Una situación similar que retrató otro de los chicos, Justin Morales, que en su anterior centro educativo sufría abuso escolar. “Aquí no me hacen intimidación, sino que tengo amigos, y si tengo algún incidente hablo con los profesores y ellos lo arreglan”, dijo.

Y es que la lucha contra el “bullying” es uno de los pilares en que se fundamenta Mott Hall Bridges.

“Por eso pusimos uniformes -relató Lopez-. Es importante que se fijen en sus libros y no en si tienen menos cosas que los demás. El acoso hace que los niños tengan miedo y uno no puede concentrarse en estudiar cuando sabe que los otros le van a abusar”.

Además de un trato especial, Mott Hall Bridges tiene una oferta formativa muy poco usual para niños de estas edades. Clases de televisión, de producción musical, de cocina o de diseño de moda: todo vale para que exploten su creatividad.
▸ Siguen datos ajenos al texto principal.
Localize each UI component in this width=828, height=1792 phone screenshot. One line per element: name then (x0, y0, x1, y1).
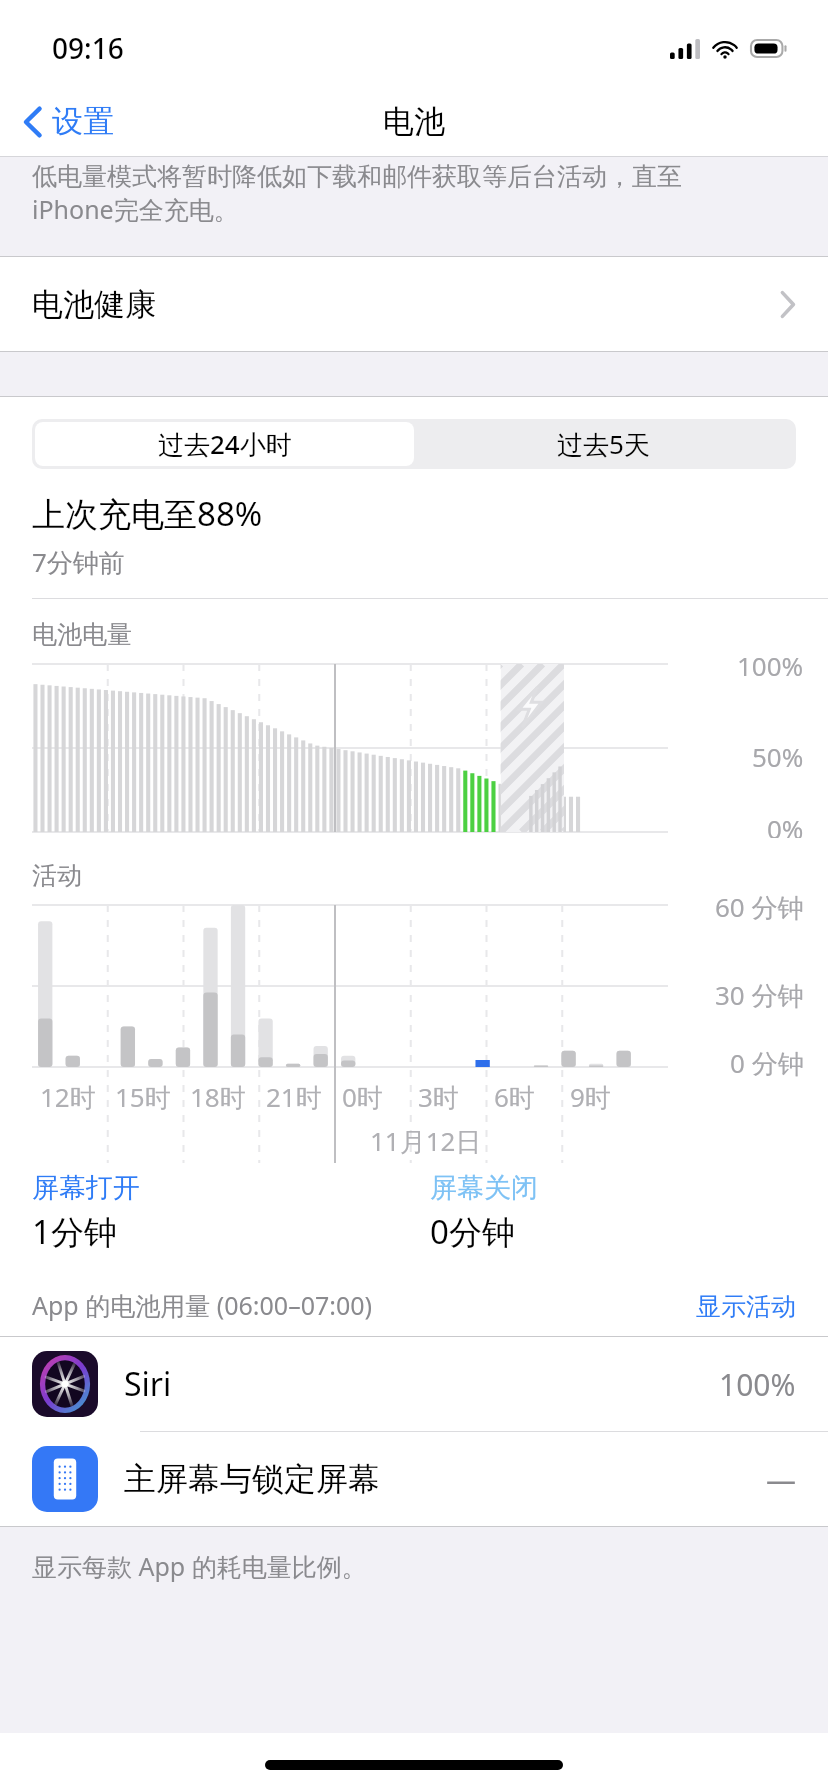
staticText: 显示活动 (696, 1291, 796, 1322)
staticText: 09:16 (52, 29, 124, 67)
staticText: App 的电池用量 (06:00–07:00) (32, 1288, 373, 1322)
staticText: 电池健康 (32, 285, 156, 324)
staticText: 50% (752, 739, 804, 774)
staticText: 0 分钟 (730, 1045, 804, 1081)
staticText: 60 分钟 (715, 889, 804, 925)
staticText: 上次充电至88% (32, 491, 263, 536)
button[interactable]: 过去5天 (414, 422, 793, 466)
staticText: 0分钟 (430, 1209, 515, 1254)
other: Siri (32, 1351, 98, 1417)
staticText: 100% (719, 1364, 796, 1405)
staticText: 1分钟 (32, 1209, 117, 1254)
staticText: 过去24小时 (158, 426, 292, 462)
staticText: 活动 (32, 860, 82, 891)
button[interactable]: Siri (0, 1337, 828, 1431)
staticText: 屏幕关闭 (430, 1171, 538, 1205)
staticText: 3时 (418, 1079, 459, 1115)
staticText: 设置 (52, 102, 114, 141)
staticText: 电池 (383, 102, 445, 141)
staticText: 屏幕打开 (32, 1171, 140, 1205)
button[interactable]: Home Screen and Lock Screen (0, 1432, 828, 1526)
staticText: 7分钟前 (32, 544, 125, 580)
button[interactable]: 设置 (0, 94, 130, 149)
staticText: 0% (767, 811, 804, 846)
staticText: 低电量模式将暂时降低如下载和邮件获取等后台活动，直至 (32, 161, 682, 192)
staticText: 0时 (342, 1079, 383, 1115)
staticText: 9时 (570, 1079, 611, 1115)
staticText: — (766, 1459, 796, 1500)
staticText: 电池电量 (32, 619, 132, 650)
staticText: 21时 (266, 1079, 322, 1115)
staticText: iPhone完全充电。 (32, 192, 239, 226)
staticText: 6时 (494, 1079, 535, 1115)
staticText: 30 分钟 (715, 977, 804, 1013)
staticText: 18时 (190, 1079, 246, 1115)
button[interactable]: 过去24小时 (35, 422, 414, 466)
staticText: 11月12日 (370, 1123, 482, 1159)
button[interactable]: 显示活动 (696, 1291, 796, 1322)
button[interactable]: 电池健康 (0, 257, 828, 351)
staticText: 100% (737, 648, 804, 683)
staticText: 15时 (115, 1079, 171, 1115)
other: Home Screen and Lock Screen (32, 1446, 98, 1512)
staticText: Siri (124, 1362, 172, 1406)
staticText: 12时 (40, 1079, 96, 1115)
staticText: 过去5天 (557, 426, 650, 462)
staticText: 主屏幕与锁定屏幕 (124, 1459, 380, 1499)
staticText: 显示每款 App 的耗电量比例。 (32, 1549, 367, 1583)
Para Madelyne Martinez, que está a punto de ir al instituto, su escuela le “da la oportunidad de brillar” y demostrar de lo que es capaz. “A mí me gusta cantar”, exclamó.

Con un método docente basado en la excelencia y especializado en matemáticas, ciencia, ingeniería y arte, Mott Hall Bridges apuesta por el respeto y la unidad entre alumnos, maestros y el entorno familiar, que ven la escuela como una vía para escapar de la violencia.

Las familias de los chicos, así, están invitadas a acompañarlos en su viaje anual a Manhattan. “Nadie enseñó a los padres que hay algo para ver y luchar mas allá del barrio”, apuntó Lopez.

Los pasillos del colegio rebosan de imágenes de los puentes que conectan Brooklyn con el resto de Nueva York, que representan el pasado, el presente y el futuro de los niños, y carteles con las letras que conforman la palabra “libertad”.

“Al mirar por la ventana solo ven edificios inacabados que no les hacen sentir libres (…). Los niños escriben ‘libertad’ porque quieren gritar que también pueden llegar a tener una vida mejor”, sentenció la directora.